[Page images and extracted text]
============
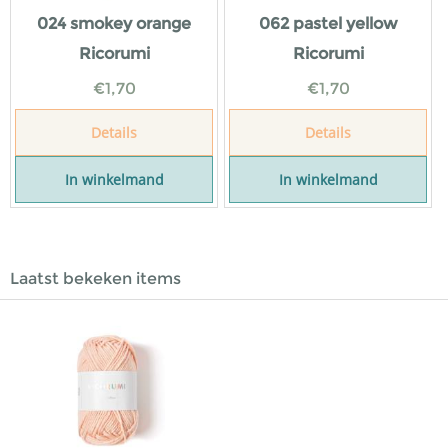
024 smokey orange
062 pastel yellow
Ricorumi
Ricorumi
€
1,70
€
1,70
Details
Details
In winkelmand
In winkelmand
Laatst bekeken items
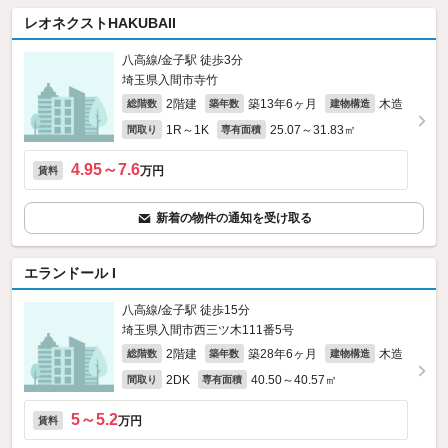
レオネクストHAKUBAII
八高線/金子駅 徒歩3分
埼玉県入間市寺竹
2階建
築13年6ヶ月
木造
総階数
築年数
建物構造
1R～1K
25.07～31.83㎡
間取り
専有面積
4.95～7.6
万円
賃料
新着の物件の通知を受け取る
エランドール I
八高線/金子駅 徒歩15分
埼玉県入間市西三ツ木111番5号
2階建
築28年6ヶ月
木造
総階数
築年数
建物構造
2DK
40.50～40.57㎡
間取り
専有面積
5～5.2
万円
賃料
============
An exact copy of every entry above is needed, with the pictures left out.

FINAL ANSWER >>
024 smokey orange
062 pastel yellow
Ricorumi
Ricorumi
€
1,70
€
1,70
Details
Details
In winkelmand
In winkelmand
Laatst bekeken items
レオネクストHAKUBAII
八高線/金子駅 徒歩3分
埼玉県入間市寺竹
2階建
築13年6ヶ月
木造
総階数
築年数
建物構造
1R～1K
25.07～31.83㎡
間取り
専有面積
4.95～7.6
万円
賃料
新着の物件の通知を受け取る
エランドール I
八高線/金子駅 徒歩15分
埼玉県入間市西三ツ木111番5号
2階建
築28年6ヶ月
木造
総階数
築年数
建物構造
2DK
40.50～40.57㎡
間取り
専有面積
5～5.2
万円
賃料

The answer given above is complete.